(Beginning of Data to process)

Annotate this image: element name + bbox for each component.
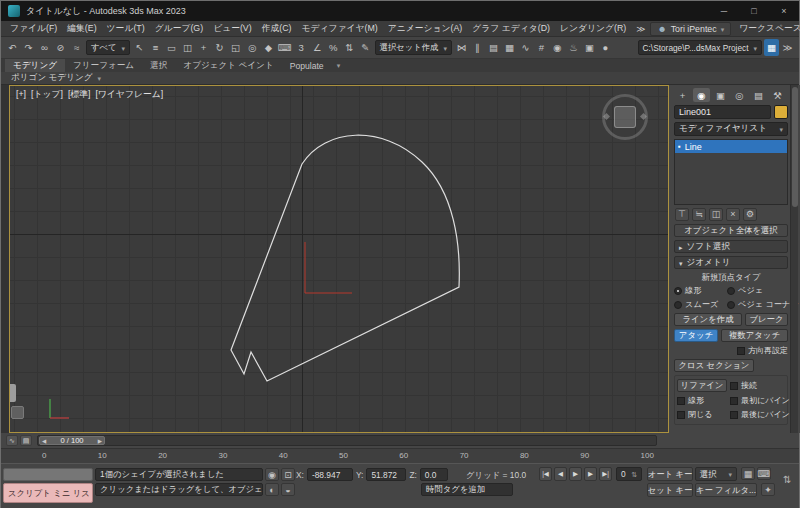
window-crossing-icon[interactable]: ◫ <box>180 39 195 56</box>
create-tab[interactable]: + <box>674 88 691 102</box>
select-link-icon[interactable]: ∞ <box>37 39 52 56</box>
time-slider-track[interactable]: ◀ 0 / 100 ▶ <box>37 435 657 446</box>
select-whole-object-button[interactable]: オブジェクト全体を選択 <box>674 224 788 237</box>
mini-curve-editor-icon[interactable]: ∿ <box>6 435 18 446</box>
menu-item[interactable]: ビュー(V) <box>208 23 257 35</box>
menu-item[interactable]: グラフ エディタ(D) <box>467 23 555 35</box>
select-move-icon[interactable]: + <box>196 39 211 56</box>
ribbon-tab-selection[interactable]: 選択 <box>142 59 175 72</box>
shortcut-override-icon[interactable]: ⌨ <box>757 467 771 480</box>
named-selection-sets-combo[interactable]: 選択セット作成 <box>375 40 452 55</box>
ribbon-minimize-icon[interactable] <box>337 59 341 72</box>
radio-vertex-bezier[interactable]: ベジェ <box>727 285 763 296</box>
z-coordinate-field[interactable]: 0.0 <box>420 468 448 481</box>
radio-vertex-smooth[interactable]: スムーズ <box>674 299 724 310</box>
linear-checkbox[interactable]: 線形 <box>677 395 727 406</box>
ribbon-tab-modeling[interactable]: モデリング <box>5 59 65 72</box>
keyboard-override-icon[interactable]: ⌨ <box>277 39 293 56</box>
viewport-layout-icon[interactable] <box>11 406 24 419</box>
bind-last-checkbox[interactable]: 最後にバインド <box>730 409 798 420</box>
align-icon[interactable]: ∥ <box>470 39 485 56</box>
isolate-selection-icon[interactable]: ◉ <box>265 468 279 481</box>
object-name-field[interactable]: Line001 <box>674 105 771 119</box>
closed-checkbox[interactable]: 閉じる <box>677 409 727 420</box>
menu-item[interactable]: レンダリング(R) <box>555 23 631 35</box>
project-folder-icon[interactable]: ▦ <box>764 39 779 56</box>
close-button[interactable]: × <box>769 1 799 21</box>
scrollbar-thumb[interactable] <box>792 87 798 207</box>
unlink-icon[interactable]: ⊘ <box>53 39 68 56</box>
break-button[interactable]: ブレーク <box>745 313 788 326</box>
auto-key-button[interactable]: オート キー <box>647 467 693 481</box>
menu-item[interactable]: グループ(G) <box>150 23 209 35</box>
key-mode-icon[interactable]: ✦ <box>761 483 775 496</box>
viewport-layout-tab[interactable] <box>10 384 16 402</box>
rect-selection-icon[interactable]: ▭ <box>164 39 179 56</box>
mirror-icon[interactable]: ⋈ <box>454 39 469 56</box>
bind-first-checkbox[interactable]: 最初にバインド <box>730 395 798 406</box>
adaptive-degradation-icon[interactable]: ◐ <box>265 483 279 496</box>
selection-filter-combo[interactable]: すべて <box>86 40 130 55</box>
time-tag-field[interactable]: 時間タグを追加 <box>421 483 513 496</box>
snap-toggle-3d-icon[interactable]: 3 <box>294 39 309 56</box>
menu-item[interactable]: 作成(C) <box>257 23 297 35</box>
make-unique-icon[interactable]: ◫ <box>709 208 723 221</box>
set-key-button[interactable]: セット キー <box>647 483 693 497</box>
project-folder-combo[interactable]: C:\Storage\P...dsMax Project <box>638 40 762 55</box>
command-panel-scrollbar[interactable] <box>790 85 798 433</box>
bind-spacewarp-icon[interactable]: ≈ <box>69 39 84 56</box>
redo-icon[interactable]: ↷ <box>21 39 36 56</box>
schematic-view-icon[interactable]: # <box>534 39 549 56</box>
select-rotate-icon[interactable]: ↻ <box>212 39 227 56</box>
rendered-frame-icon[interactable]: ▣ <box>582 39 597 56</box>
mute-icon[interactable]: ▦ <box>741 467 755 480</box>
viewcube[interactable] <box>602 94 648 140</box>
viewport[interactable]: [+] [トップ] [標準] [ワイヤフレーム] <box>9 85 669 433</box>
undo-icon[interactable]: ↶ <box>5 39 20 56</box>
current-frame-field[interactable]: 0 <box>616 467 642 481</box>
step-forward-icon[interactable]: ▶ <box>98 438 102 444</box>
radio-vertex-bezier-corner[interactable]: ベジェ コーナー <box>727 299 799 310</box>
spinner-icon[interactable] <box>631 469 637 479</box>
toolbar-overflow-icon[interactable]: ≫ <box>780 39 795 56</box>
ribbon-tab-populate[interactable]: Populate <box>282 59 332 72</box>
menu-item[interactable]: ≫ <box>631 24 650 34</box>
menu-item[interactable]: ファイル(F) <box>5 23 62 35</box>
y-coordinate-field[interactable]: 51.872 <box>366 468 406 481</box>
next-frame-button[interactable]: ▶ <box>584 467 597 481</box>
motion-tab[interactable]: ◎ <box>731 88 748 102</box>
ribbon-panel-polygon-modeling[interactable]: ポリゴン モデリング <box>11 72 93 84</box>
x-coordinate-field[interactable]: -88.947 <box>307 468 353 481</box>
time-slider-handle[interactable]: ◀ 0 / 100 ▶ <box>39 436 105 445</box>
render-icon[interactable]: ● <box>598 39 613 56</box>
step-back-icon[interactable]: ◀ <box>42 438 46 444</box>
maxscript-listener-pane[interactable] <box>3 468 93 481</box>
create-line-button[interactable]: ラインを作成 <box>674 313 742 326</box>
object-color-swatch[interactable] <box>774 105 788 119</box>
viewport-menu-renderer[interactable]: [標準] <box>68 89 90 101</box>
maxscript-mini-listener[interactable]: スクリプト ミニ リス <box>3 483 93 503</box>
modify-tab[interactable]: ◉ <box>693 88 710 102</box>
key-filters-button[interactable]: キー フィルタ... <box>695 483 757 497</box>
minimize-button[interactable]: ─ <box>709 1 739 21</box>
track-bar[interactable]: 0102030405060708090100 <box>1 448 799 463</box>
utilities-tab[interactable]: ⚒ <box>769 88 786 102</box>
pin-stack-icon[interactable]: ⊤ <box>675 208 689 221</box>
connect-checkbox[interactable]: 接続 <box>730 380 757 391</box>
attach-multiple-button[interactable]: 複数アタッチ <box>721 329 788 342</box>
go-to-end-button[interactable]: ▶| <box>599 467 612 481</box>
ribbon-tab-freeform[interactable]: フリーフォーム <box>65 59 142 72</box>
layer-explorer-icon[interactable]: ▤ <box>486 39 501 56</box>
account-menu[interactable]: ☻ Tori iPentec <box>650 22 731 36</box>
hierarchy-tab[interactable]: ▣ <box>712 88 729 102</box>
select-by-name-icon[interactable]: ≡ <box>148 39 163 56</box>
curve-editor-icon[interactable]: ∿ <box>518 39 533 56</box>
time-tag-icon[interactable]: ◒ <box>281 483 295 496</box>
refine-button[interactable]: リファイン <box>677 379 727 392</box>
menu-item[interactable]: モディファイヤ(M) <box>296 23 382 35</box>
rollout-soft-selection[interactable]: ソフト選択 <box>674 240 788 253</box>
viewport-menu-pov[interactable]: [トップ] <box>31 89 63 101</box>
play-button[interactable]: ▶ <box>569 467 582 481</box>
modifier-list-combo[interactable]: モディファイヤリスト <box>674 122 788 136</box>
maximize-button[interactable]: □ <box>739 1 769 21</box>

(End of Data to process)

- **The task**: Render the records above word for word and leave the pictures out.

- **Solution to this problem**:
Annotate this image: element name + bbox for each component.
window-crossing-icon[interactable]: ◫ <box>180 39 195 56</box>
create-tab[interactable]: + <box>674 88 691 102</box>
select-link-icon[interactable]: ∞ <box>37 39 52 56</box>
time-slider-track[interactable]: ◀ 0 / 100 ▶ <box>37 435 657 446</box>
select-whole-object-button[interactable]: オブジェクト全体を選択 <box>674 224 788 237</box>
mini-curve-editor-icon[interactable]: ∿ <box>6 435 18 446</box>
menu-item[interactable]: ビュー(V) <box>208 23 257 35</box>
menu-item[interactable]: グラフ エディタ(D) <box>467 23 555 35</box>
select-move-icon[interactable]: + <box>196 39 211 56</box>
ribbon-tab-selection[interactable]: 選択 <box>142 59 175 72</box>
shortcut-override-icon[interactable]: ⌨ <box>757 467 771 480</box>
named-selection-sets-combo[interactable]: 選択セット作成 <box>375 40 452 55</box>
ribbon-minimize-icon[interactable] <box>337 59 341 72</box>
radio-vertex-bezier[interactable]: ベジェ <box>727 285 763 296</box>
z-coordinate-field[interactable]: 0.0 <box>420 468 448 481</box>
radio-vertex-smooth[interactable]: スムーズ <box>674 299 724 310</box>
linear-checkbox[interactable]: 線形 <box>677 395 727 406</box>
ribbon-tab-modeling[interactable]: モデリング <box>5 59 65 72</box>
keyboard-override-icon[interactable]: ⌨ <box>277 39 293 56</box>
viewport-layout-icon[interactable] <box>11 406 24 419</box>
bind-last-checkbox[interactable]: 最後にバインド <box>730 409 798 420</box>
align-icon[interactable]: ∥ <box>470 39 485 56</box>
isolate-selection-icon[interactable]: ◉ <box>265 468 279 481</box>
object-name-field[interactable]: Line001 <box>674 105 771 119</box>
closed-checkbox[interactable]: 閉じる <box>677 409 727 420</box>
menu-item[interactable]: レンダリング(R) <box>555 23 631 35</box>
project-folder-icon[interactable]: ▦ <box>764 39 779 56</box>
close-button[interactable]: × <box>769 1 799 21</box>
scrollbar-thumb[interactable] <box>792 87 798 207</box>
unlink-icon[interactable]: ⊘ <box>53 39 68 56</box>
break-button[interactable]: ブレーク <box>745 313 788 326</box>
auto-key-button[interactable]: オート キー <box>647 467 693 481</box>
menu-item[interactable]: グループ(G) <box>150 23 209 35</box>
key-mode-icon[interactable]: ✦ <box>761 483 775 496</box>
viewport-layout-tab[interactable] <box>10 384 16 402</box>
rect-selection-icon[interactable]: ▭ <box>164 39 179 56</box>
mirror-icon[interactable]: ⋈ <box>454 39 469 56</box>
bind-first-checkbox[interactable]: 最初にバインド <box>730 395 798 406</box>
adaptive-degradation-icon[interactable]: ◐ <box>265 483 279 496</box>
selection-filter-combo[interactable]: すべて <box>86 40 130 55</box>
time-tag-field[interactable]: 時間タグを追加 <box>421 483 513 496</box>
snap-toggle-3d-icon[interactable]: 3 <box>294 39 309 56</box>
menu-item[interactable]: 作成(C) <box>257 23 297 35</box>
make-unique-icon[interactable]: ◫ <box>709 208 723 221</box>
set-key-button[interactable]: セット キー <box>647 483 693 497</box>
project-folder-combo[interactable]: C:\Storage\P...dsMax Project <box>638 40 762 55</box>
command-panel-scrollbar[interactable] <box>790 85 798 433</box>
bind-spacewarp-icon[interactable]: ≈ <box>69 39 84 56</box>
redo-icon[interactable]: ↷ <box>21 39 36 56</box>
schematic-view-icon[interactable]: # <box>534 39 549 56</box>
select-rotate-icon[interactable]: ↻ <box>212 39 227 56</box>
rendered-frame-icon[interactable]: ▣ <box>582 39 597 56</box>
mute-icon[interactable]: ▦ <box>741 467 755 480</box>
viewcube[interactable] <box>602 94 648 140</box>
viewport[interactable]: [+] [トップ] [標準] [ワイヤフレーム] <box>9 85 669 433</box>
undo-icon[interactable]: ↶ <box>5 39 20 56</box>
current-frame-field[interactable]: 0 <box>616 467 642 481</box>
step-forward-icon[interactable]: ▶ <box>98 438 102 444</box>
radio-vertex-bezier-corner[interactable]: ベジェ コーナー <box>727 299 799 310</box>
spinner-icon[interactable] <box>631 469 637 479</box>
toolbar-overflow-icon[interactable]: ≫ <box>780 39 795 56</box>
ribbon-tab-populate[interactable]: Populate <box>282 59 332 72</box>
menu-item[interactable]: ≫ <box>631 24 650 34</box>
menu-item[interactable]: ファイル(F) <box>5 23 62 35</box>
y-coordinate-field[interactable]: 51.872 <box>366 468 406 481</box>
next-frame-button[interactable]: ▶ <box>584 467 597 481</box>
motion-tab[interactable]: ◎ <box>731 88 748 102</box>
ribbon-panel-polygon-modeling[interactable]: ポリゴン モデリング <box>11 72 93 84</box>
x-coordinate-field[interactable]: -88.947 <box>307 468 353 481</box>
time-slider-handle[interactable]: ◀ 0 / 100 ▶ <box>39 436 105 445</box>
render-icon[interactable]: ● <box>598 39 613 56</box>
step-back-icon[interactable]: ◀ <box>42 438 46 444</box>
maxscript-listener-pane[interactable] <box>3 468 93 481</box>
create-line-button[interactable]: ラインを作成 <box>674 313 742 326</box>
object-color-swatch[interactable] <box>774 105 788 119</box>
viewport-menu-renderer[interactable]: [標準] <box>68 89 90 101</box>
maxscript-mini-listener[interactable]: スクリプト ミニ リス <box>3 483 93 503</box>
modify-tab[interactable]: ◉ <box>693 88 710 102</box>
key-filters-button[interactable]: キー フィルタ... <box>695 483 757 497</box>
minimize-button[interactable]: ─ <box>709 1 739 21</box>
track-bar[interactable]: 0102030405060708090100 <box>1 448 799 463</box>
utilities-tab[interactable]: ⚒ <box>769 88 786 102</box>
pin-stack-icon[interactable]: ⊤ <box>675 208 689 221</box>
connect-checkbox[interactable]: 接続 <box>730 380 757 391</box>
attach-multiple-button[interactable]: 複数アタッチ <box>721 329 788 342</box>
go-to-end-button[interactable]: ▶| <box>599 467 612 481</box>
ribbon-tab-freeform[interactable]: フリーフォーム <box>65 59 142 72</box>
layer-explorer-icon[interactable]: ▤ <box>486 39 501 56</box>
account-menu[interactable]: ☻ Tori iPentec <box>650 22 731 36</box>
hierarchy-tab[interactable]: ▣ <box>712 88 729 102</box>
select-by-name-icon[interactable]: ≡ <box>148 39 163 56</box>
curve-editor-icon[interactable]: ∿ <box>518 39 533 56</box>
time-tag-icon[interactable]: ◒ <box>281 483 295 496</box>
refine-button[interactable]: リファイン <box>677 379 727 392</box>
menu-item[interactable]: モディファイヤ(M) <box>296 23 382 35</box>
rollout-soft-selection[interactable]: ソフト選択 <box>674 240 788 253</box>
viewport-menu-pov[interactable]: [トップ] <box>31 89 63 101</box>
play-button[interactable]: ▶ <box>569 467 582 481</box>
modifier-list-combo[interactable]: モディファイヤリスト <box>674 122 788 136</box>
maximize-button[interactable]: □ <box>739 1 769 21</box>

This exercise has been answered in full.